Isidore Newman MBE CdeG MdeR (26 January 1916 – 7 September 1944) was a British secret agent in the French section of the Special Operations Executive during the Second World War.

Early life
He was born in Leeds on 26 January 1916, the son of Russian Jewish immigrants Joseph and Tilly Newman. He grew up in Durham where he trained as a primary school teacher, before moving to Hull in 1938, and had studied French at university though spoke it less than perfectly.

WWII
He joined the Royal Corps of Signals in August 1940, before joining the Special Operations Executive’s French (or F) Section in July 1941.

First mission

In Operation DELAY II Peter Churchill’s mission was to land four SOE agents  on the French Riviera by submarine.
On 26 February 1942 Churchill flew from Bristol to Gibraltar with two radio operators, Isidore Newman «Julien» for the URCHIN network and Edward Zeff «Matthieu» for the SPRUCE network, where they were joined by Marcel Clech «Bastien», radio operator for the AUTOGIRO network, and Victor Gerson «René», an SOE agent on a special mission to organise the VIC Escape Line. They travelled in HM Submarine P 42 “Unbroken” to Antibes where on the night of 21 April 1942 Churchill took Newman and Zeff and their radios to the shore by canoe, and led them to their contact Dr Élie Lévy. Churchill then returned to the submarine and dropped off Clech and Gerson by canoe at Pointe d’Agay near Fréjus before returning to the UK.

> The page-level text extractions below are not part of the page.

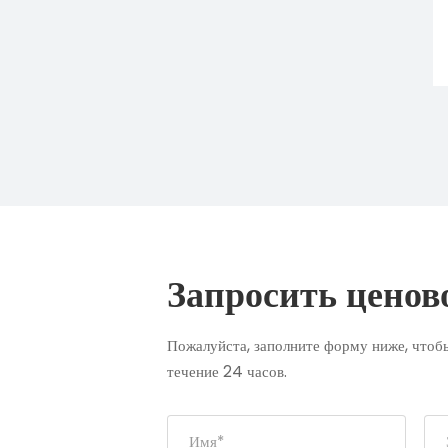
Запросить ценов
Пожалуйста, заполните форму ниже, чтобы
течение 24 часов.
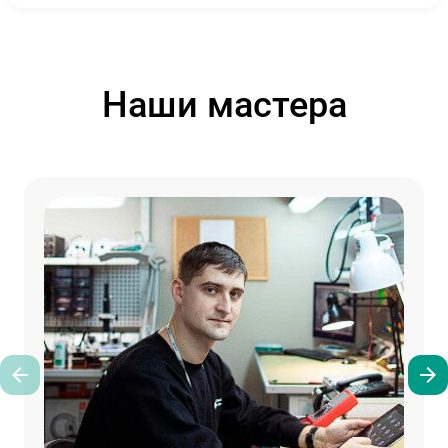
Наши мастера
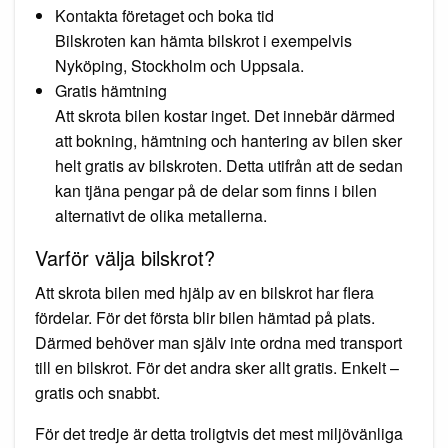
Kontakta företaget och boka tid
Bilskroten kan hämta bilskrot i exempelvis
Nyköping, Stockholm och Uppsala.
Gratis hämtning
Att skrota bilen kostar inget. Det innebär därmed
att bokning, hämtning och hantering av bilen sker
helt gratis av bilskroten. Detta utifrån att de sedan
kan tjäna pengar på de delar som finns i bilen
alternativt de olika metallerna.
Varför välja bilskrot?
Att skrota bilen med hjälp av en bilskrot har flera
fördelar. För det första blir bilen hämtad på plats.
Därmed behöver man själv inte ordna med transport
till en bilskrot. För det andra sker allt gratis. Enkelt –
gratis och snabbt.
För det tredje är detta troligtvis det mest miljövänliga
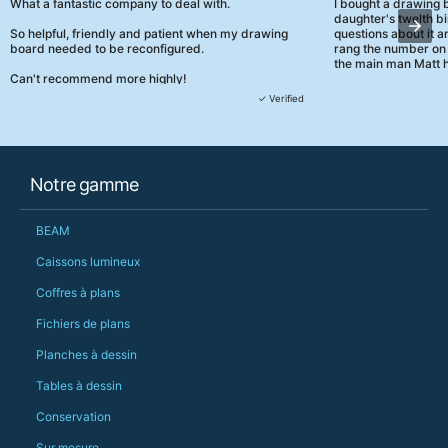
What a fantastic company to deal with.
I bought a drawing
daughter's twelth bi
So helpful, friendly and patient when my drawing
questions about it a
board needed to be reconfigured.
rang the number on 
the main man Matt h
Can't recommend more highly!
They were really, re
✓ Verified
customer service th
her needs and he e
than the one I'd goo
When some of the de
Notre gamme
changing later Matt 
could not have help
Just totally fantast
BEAM
owned and UK-manuf
should be very proud
Caissons lumineux
Would definitely, d
Coffres à plans
PS she uses it every
Fichiers de plans
Planches à dessin
Tables à dessin
Conservation
Sur mesure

In May Newman joined the URCHIN network of Francis Basin "Olive" on the Côte d'Azur and established radio links with London, sending around 200 messages before  Basin was arrested in Cannes on 18 August.  Peter Churchill returned to Cannes on 27 August to organise and coordinate the SOE F Section SPINDLE Network which directed the delivery of supplies to support the CARTE Organisation run by André Girard and
Newman joined  SPINDLE as Network Manager. A quarrel arose between Newman and Girard because of the excessive length of the messages that Girard imposed on him, in contradiction with the rules of security. Considering it vital to remain on good terms with Girard, Churchill sent Newman back to London in early November.

Second mission
He was brought by Lysander on the night of 19/20 July 1943 near Azay-sur-Cher to be radio operator of Philippe Liewer's SALESMAN network in Rouen and Le Havre. His nom de guerre was "Peter" (or "Pepe"). During this mission Newman sent 54 messages. SALESMAN needed a reliable radio link with London to begin coordinating supply drops and made effective use of the arms it then received, sinking an 800-ton minesweeper in September, and wrecking a local power station the following month. Newman maintained tight security, transmitting from three separate locations and never transmitting more than twice from the same location before moving to the next, but German direction-finding teams were close to arresting him and he was forced to cease transmission for six weeks at one point. On 8 March 1944, Claude Malraux, who was temporarily in charge of SALESMAN, was arrested and within hours all his contacts were blown.

Arrest and death
Newman was arrested on 31 March 1944 and was subsequently suspected of revealing the locations of his safe houses.  He was taken to the Gestapo prison in Paris, then Fresnes prison, and lastly transferred to Mauthausen concentration camp where he was executed on 7 September 1944.

Recognition

Awards
Great Britain: Member of the Order of the British Empire (Military), Mentioned in Despatches 
France: Croix de Guerre, Médaille de la Résistance

Monuments
As one of the 104 agents of section F who lost their lives for France, Isidore Newman is honoured at The Valençay SOE Memorial, Indre, France.
Brookwood Memorial, Surrey, panel 21, column 3.

References

External sources 
 Biography of Isidore Newman by Nigel Perrin
The F Section Memorial, Gerry Holdsworth Special Forces Charitable Trust, 1992
 
Lt. Col. EG Boxshall, Chronology of SOE operations with the resistance in France during World War II, 1960, typed document (copy from the Pearl Witherington-Cornioley Library, available at the Valençay Library). See sheet 17, DONKEYMAN CIRCUIT and sheet 22, SALESMAN CIRCUIT.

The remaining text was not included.